少なくとも6ヶ月以上にわたって痛みが持続していて、精密検査で痛みを説明できるような変化が明らかでない、またはあったとしてもその変化から予測されるよりも痛みが激しい「慢性痛」。
この「慢性痛」に対する特別な治療方法が模索されています
ブログの管理人さんellyさんがインタビュー記事をのせてらっしゃいますのでそこからの引用です
シドニー、St .Lenordにあるペインマネジメントセンターを訪ねました。
20年前までは「慢性痛」の患者に一番のトリートメントは安静だと思われてきたけれど、今は変わって来ているのだそうです
治療の中心は運動療法と患者教育。
目標は社会復帰。
多くの患者さんが長期に渡っての治療をしてきているせいで、「どうしたらいいのかわからない」という混乱した状態にあることが多く、痛みを完全に取り去る事が目標なのではなくて、どうすれば痛みをよくしてコントロールするかを学んでいくことで、痛くてできなかったことをまたやりはじめることができるようになることがゴール。
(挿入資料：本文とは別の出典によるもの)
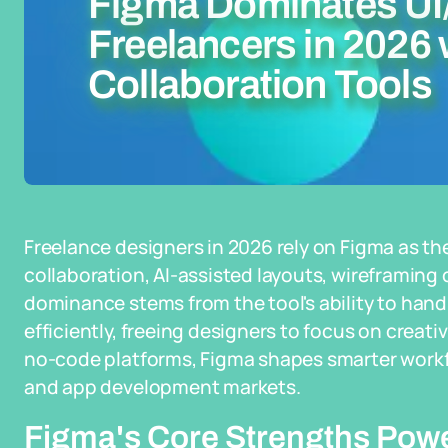
Figma Dominates UI
Freelancers in 2026 
Collaboration Tools
Freelance designers in 2026 rely on Figma as the
collaboration, AI-assisted layouts, wireframing 
dominance stems from the tool's ability to hand
efficiently, freeing designers to focus on creati
no-code platforms, Figma shapes smarter workfl
and app development markets.
Figma's Core Strengths Pow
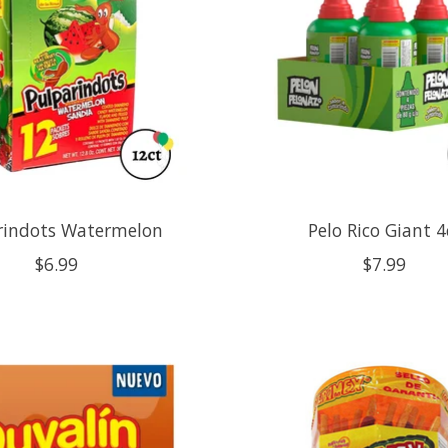
rindots Watermelon
Pelo Rico Giant 4
$6.99
$7.99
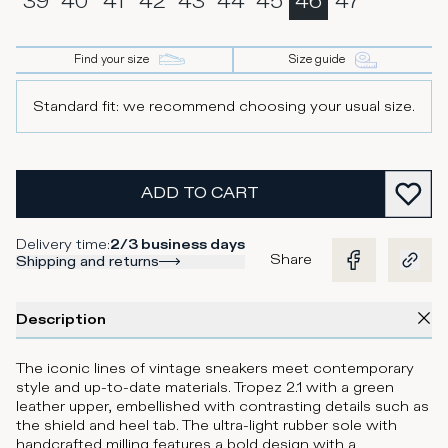
39
40
41
42
43
44
45
46
47
Find your size
Size guide
Standard fit: we recommend choosing your usual size.
ADD TO CART
Delivery time
:
2/3 business days
Share
Shipping and returns
Description
The iconic lines of vintage sneakers meet contemporary
style and up-to-date materials. Tropez 2.1 with a green
leather upper, embellished with contrasting details such as
the shield and heel tab. The ultra-light rubber sole with
handcrafted milling features a bold design with a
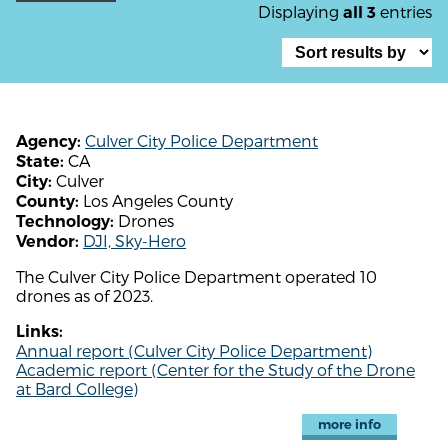
Displaying
entries
all 3
Culver City Police Department
Agency:
CA
State:
Culver
City:
Los Angeles County
County:
Drones
Technology:
DJI, Sky-Hero
Vendor:
The Culver City Police Department operated 10
drones as of 2023.
Links:
Annual report (Culver City Police Department)
Academic report (Center for the Study of the Drone
at Bard College)
more info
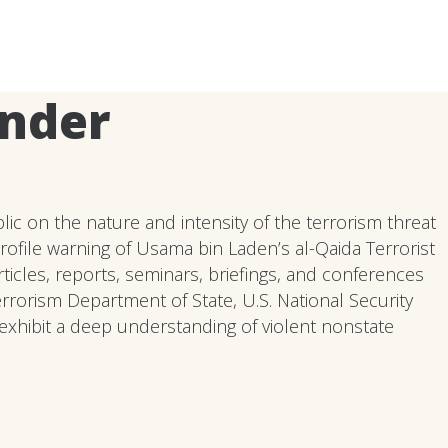
ander
ic on the nature and intensity of the terrorism threat
profile warning of Usama bin Laden’s al-Qaida Terrorist
icles, reports, seminars, briefings, and conferences
errorism Department of State, U.S. National Security
exhibit a deep understanding of violent nonstate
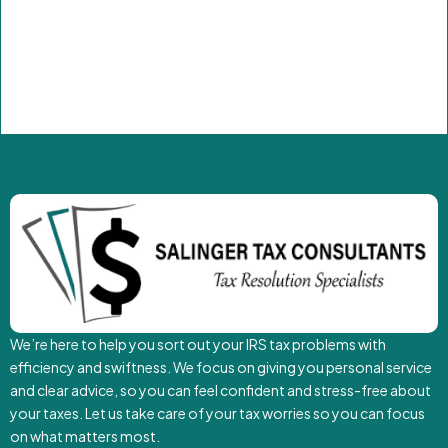
We’re here to help you sort out your IRS tax problems with
efficiency and swiftness. We focus on giving you personal service
and clear advice, so you can feel confident and stress-free about
your taxes. Let us take care of your tax worries so you can focus
on what matters most.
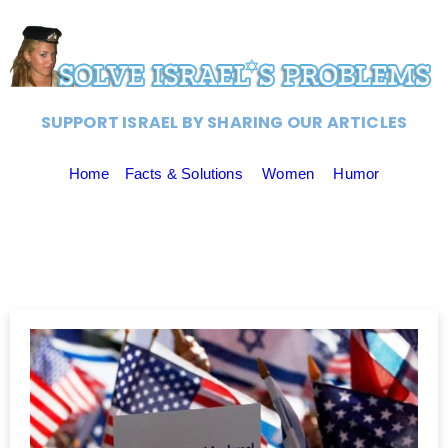
SUPPORT ISRAEL BY SHARING OUR ARTICLES
Home
Facts & Solutions
Women
Humor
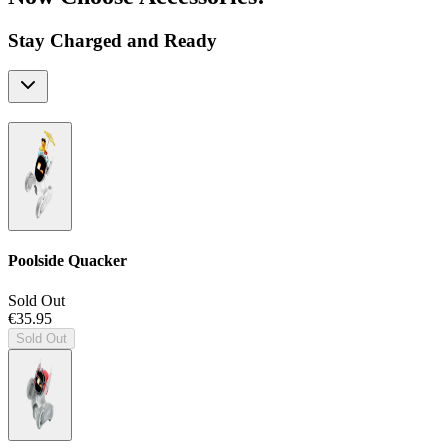
Stay Charged and Ready
Poolside Quacker
Sold Out
€35.95
Sold Out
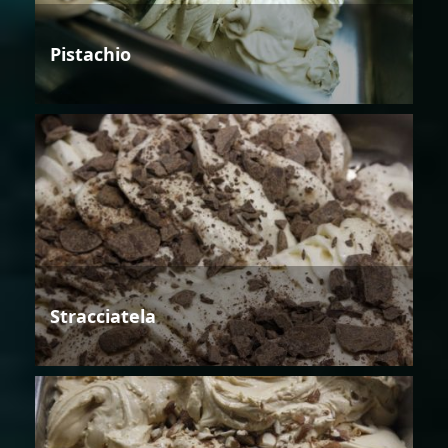
Pistachio
Stracciatela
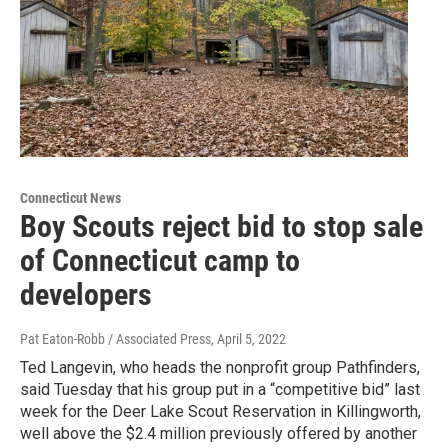
Connecticut News
Boy Scouts reject bid to stop sale
of Connecticut camp to
developers
Pat Eaton-Robb / Associated Press
, April 5, 2022
Ted Langevin, who heads the nonprofit group Pathfinders,
said Tuesday that his group put in a “competitive bid” last
week for the Deer Lake Scout Reservation in Killingworth,
well above the $2.4 million previously offered by another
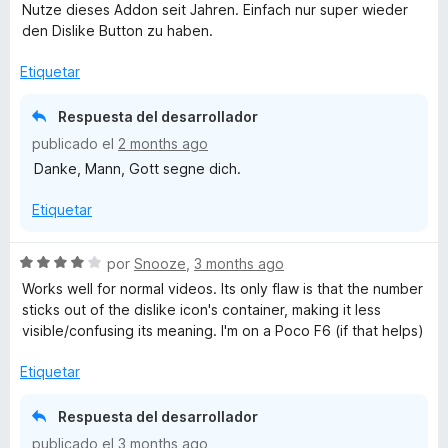
e
Nutze dieses Addon seit Jahren. Einfach nur super wieder
v
den Dislike Button zu haben.
a
l
Etiquetar
o
r
Respuesta del desarrollador
ó
publicado el
2 months ago
c
Danke, Mann, Gott segne dich.
o
n
Etiquetar
5
d
e
S
por
Snooze
,
3 months ago
5
e
Works well for normal videos. Its only flaw is that the number
v
sticks out of the dislike icon's container, making it less
a
visible/confusing its meaning. I'm on a Poco F6 (if that helps)
l
o
Etiquetar
r
ó
Respuesta del desarrollador
c
publicado el
3 months ago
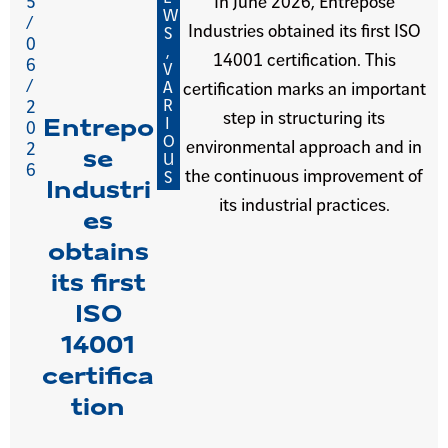
5
In June 2026, Entrepose
W
/
Industries obtained its first ISO
S
0
,
14001 certification. This
6
V
/
A
certification marks an important
R
2
step in structuring its
I
Entrepo
0
O
environmental approach and in
2
se
U
6
the continuous improvement of
S
Industri
its industrial practices.
es
obtains
its first
ISO
14001
certifica
tion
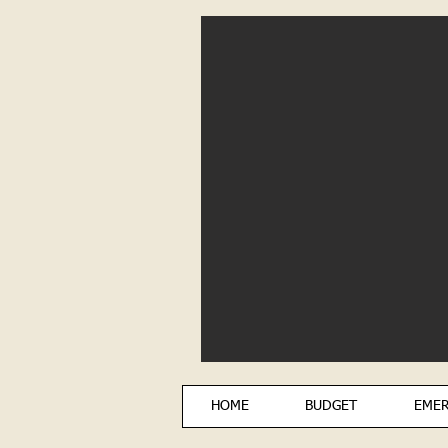
HOME
BUDGET
EMER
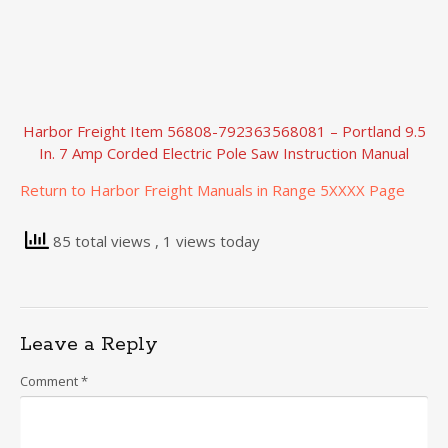
Harbor Freight Item 56808-792363568081 – Portland 9.5
In. 7 Amp Corded Electric Pole Saw Instruction Manual
Return to Harbor Freight Manuals in Range 5XXXX Page
85 total views
, 1 views today
Leave a Reply
Comment
*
具体的にはオーストラリアの疼痛マネージメントセンターでは
10人がチームになってプログラムをこなしていく- 同じような症状のある他のひとと一緒に参加するという相乗効果も大事な治療の一環。ただ60歳以上の老人性の慢性痛もあるが、これはまたこれで別のアプローチということです。
運動療法と教育。
さらにellyさんは続けて書いていらっしゃいます 痛みに対する認知行動療法
「運動しなさいといわれてやったらそのあと余計に痛くなりました」と患者さんに言われるとドクター側も「それなら休みましょう」といわなくてはいけないような心理が働いて、お互いに混乱していくばかりです
不安になった患者さんはどうしたらいいのか分からず、痛みにおびえながらの毎日になってしまう。医療側は、この痛みは一時的なもので急に麻痺したり、それ以上痛みが進行したりはしない、ということをしっかり伝える事がなかなかできていなかったと思います。患者さんは最悪のケースを教える事、最悪のケースでどうなるという説明を受けないから、案外目に見えないものに怯えているのだそうですが、自分が患者だったらほんとうにそうだなあって思います。
この認知行動療法の詳しい内容は こちら
シドニーのこの病院ではこのプログラムは心療精神科医1人、フィジオセラピスト1人、特別にトレーニングされたナース1人。カウンセラー1人の4人を中心に組まれているとのこと。
日本でも腰痛やクビの痛みの「慢性痛」で長い間悩んでいる方が参加できるリハビリ中心のメニューができたらいいのにと思っています。